I have struggled with the sound sensitivity a lot since getting PTSD as well! I also do not take meds and somehow I get along.
I totally understand your description. One day I was crouching by the washing machine and the lid fell and slammed shut. It's painful in your entire body, and instantly I just wept. One day, on my walk home from work a carload of teenaged boys drove past me and when they were right beside me they honked and screamed at me out the window. I broke down right there and it took me hours to overcome. But I also struggle with everyday sounds too. Avoidance helps me build up tolerance for times where I can't control the noise. Our house is very quiet. No unnecessary noise. If my husband wants to listen to music, he uses headphones. We watch tv with closed captioning or subtitles and little or no volume, depending on how I'm feeling. If I'm going somewhere noisier, I wear ear plugs to dampen the sound. I don't care if I look like a dork. I have ear plugs in my purse, back pack, by the bed ... stashed all over. I also unabashedly turn car radios off if I'm in someone else's car or mute their tv during ads! If they don't like it, I guess we won't be friends. The quiet isn't literally hurting them, but the noise hurts me!
And, just to give you some hope: my sound sensitivity has improved over the years. It used to be much worse. Now, as long as I'm rested and not in a triggered state, I can do a lot of things I couldn't before.
I hope you can find some things that help you with this and that it improves with time.
 
Hi CMan.
I have struggled with the sound sensitivity a lot since getting PTSD as well! I also do not...
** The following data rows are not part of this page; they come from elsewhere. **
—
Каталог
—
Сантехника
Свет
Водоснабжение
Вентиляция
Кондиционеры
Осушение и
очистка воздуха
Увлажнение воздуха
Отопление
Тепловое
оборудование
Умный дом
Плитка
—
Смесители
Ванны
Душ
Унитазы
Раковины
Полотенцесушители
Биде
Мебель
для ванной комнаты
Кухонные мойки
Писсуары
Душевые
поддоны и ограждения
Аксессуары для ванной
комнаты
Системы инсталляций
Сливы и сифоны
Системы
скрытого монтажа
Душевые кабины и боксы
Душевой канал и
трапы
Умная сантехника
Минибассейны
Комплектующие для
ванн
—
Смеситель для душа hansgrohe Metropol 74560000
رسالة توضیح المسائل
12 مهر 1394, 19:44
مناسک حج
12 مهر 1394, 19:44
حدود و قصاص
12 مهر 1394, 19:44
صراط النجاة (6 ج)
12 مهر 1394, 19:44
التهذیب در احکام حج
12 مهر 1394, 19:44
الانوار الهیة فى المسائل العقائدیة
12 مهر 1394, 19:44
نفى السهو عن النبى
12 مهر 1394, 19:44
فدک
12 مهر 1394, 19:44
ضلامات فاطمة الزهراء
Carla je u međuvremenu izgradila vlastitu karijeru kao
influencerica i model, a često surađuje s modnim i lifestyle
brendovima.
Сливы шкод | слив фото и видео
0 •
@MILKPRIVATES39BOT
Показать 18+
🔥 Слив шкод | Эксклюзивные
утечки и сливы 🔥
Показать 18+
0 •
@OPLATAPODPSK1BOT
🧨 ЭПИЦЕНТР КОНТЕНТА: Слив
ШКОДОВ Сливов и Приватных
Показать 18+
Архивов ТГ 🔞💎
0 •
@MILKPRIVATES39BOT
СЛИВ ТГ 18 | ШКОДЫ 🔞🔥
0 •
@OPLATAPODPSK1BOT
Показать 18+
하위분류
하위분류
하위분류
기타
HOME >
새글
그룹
Ear plugs are honestly such a blessing.. I usually wear some although for some reason beyond me, stopped using them for 2 weeks and it made a big difference. Currently using them again.

It's really good that you have a place you can go to that's quiet and somewhat peaceful, I find having a peaceful place to go to every day helps dramatically. I don't know about you, although if I don't have a peaceful quiet place to go back to at the end of the day, I find myself having a lot more of hard time coping with life.

By the way the med I'm starting is called Risperidone.
 
I live in an apartment complex that has ancient garages with very heavy wooden doors. One of my neighbors, I do not know who, continually slams the garage door down shaking my apartment. It is difficult for me to cope with that because it is always catching my off guard and I am not prepared yet for when it happens. I am sorry I do not have any tips on how to cope with this yet.